[Items from a dataset]
§ §

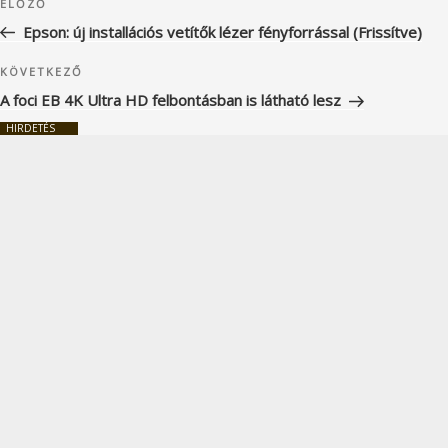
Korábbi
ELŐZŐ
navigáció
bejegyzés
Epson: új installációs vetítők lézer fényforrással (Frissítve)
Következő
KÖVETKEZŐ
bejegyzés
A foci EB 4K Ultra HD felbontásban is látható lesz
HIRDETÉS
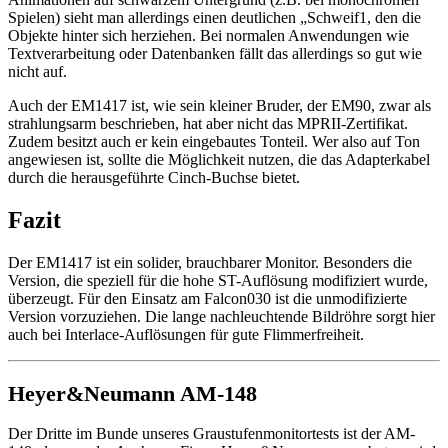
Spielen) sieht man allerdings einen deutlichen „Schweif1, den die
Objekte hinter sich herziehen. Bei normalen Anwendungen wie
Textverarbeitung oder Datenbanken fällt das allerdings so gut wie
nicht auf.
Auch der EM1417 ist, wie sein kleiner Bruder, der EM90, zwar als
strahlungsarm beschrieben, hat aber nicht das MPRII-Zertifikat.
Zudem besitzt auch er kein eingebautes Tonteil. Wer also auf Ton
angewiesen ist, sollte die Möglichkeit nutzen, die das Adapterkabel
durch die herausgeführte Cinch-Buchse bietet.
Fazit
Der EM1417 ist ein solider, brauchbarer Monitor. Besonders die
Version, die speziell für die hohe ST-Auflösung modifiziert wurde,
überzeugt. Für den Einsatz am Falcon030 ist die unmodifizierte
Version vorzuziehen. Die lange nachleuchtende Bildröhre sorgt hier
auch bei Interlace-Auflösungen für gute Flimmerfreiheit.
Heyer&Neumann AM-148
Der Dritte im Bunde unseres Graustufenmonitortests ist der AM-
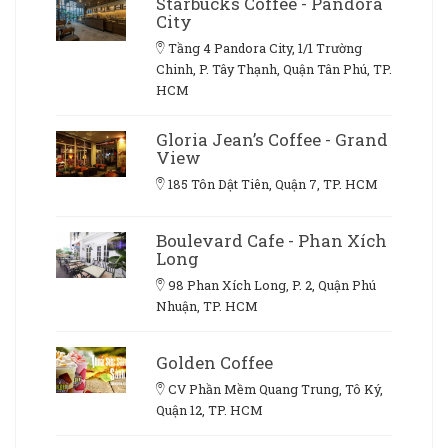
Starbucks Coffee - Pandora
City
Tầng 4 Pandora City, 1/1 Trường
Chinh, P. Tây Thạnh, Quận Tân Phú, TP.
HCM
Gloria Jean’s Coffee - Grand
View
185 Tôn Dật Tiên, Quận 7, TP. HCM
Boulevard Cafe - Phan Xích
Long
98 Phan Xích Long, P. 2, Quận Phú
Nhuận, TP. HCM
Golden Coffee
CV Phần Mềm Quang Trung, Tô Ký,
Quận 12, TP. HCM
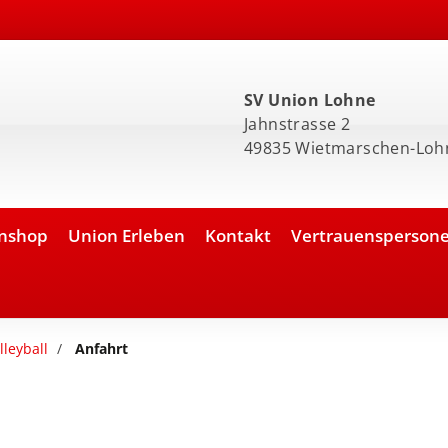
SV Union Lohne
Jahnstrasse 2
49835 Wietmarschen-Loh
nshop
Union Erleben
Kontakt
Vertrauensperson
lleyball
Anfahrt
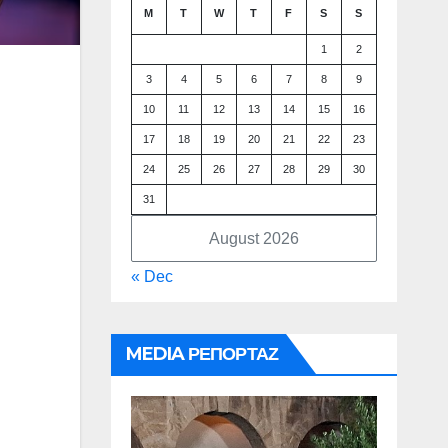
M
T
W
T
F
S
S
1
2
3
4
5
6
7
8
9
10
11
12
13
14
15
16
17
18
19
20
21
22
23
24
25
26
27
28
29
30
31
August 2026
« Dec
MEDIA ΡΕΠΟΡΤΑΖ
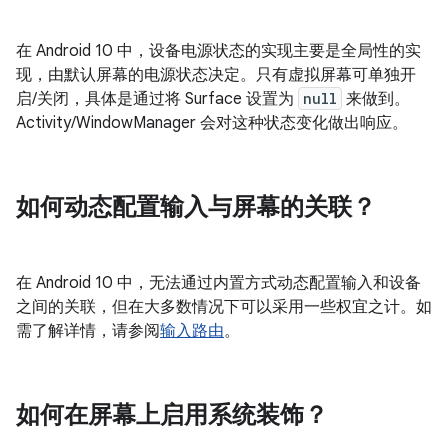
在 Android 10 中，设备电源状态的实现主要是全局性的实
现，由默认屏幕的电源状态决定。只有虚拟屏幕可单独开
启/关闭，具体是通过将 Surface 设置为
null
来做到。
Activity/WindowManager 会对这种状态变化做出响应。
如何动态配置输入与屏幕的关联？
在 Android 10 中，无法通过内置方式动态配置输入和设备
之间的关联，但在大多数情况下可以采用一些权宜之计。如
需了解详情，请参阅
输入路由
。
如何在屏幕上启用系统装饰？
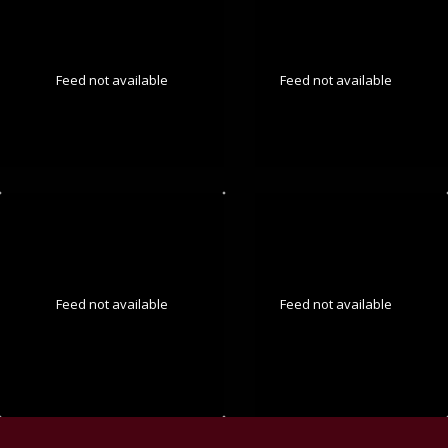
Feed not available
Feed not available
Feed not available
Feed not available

§ §

Go through the records and count the lines that include "Android", then give only that number.

2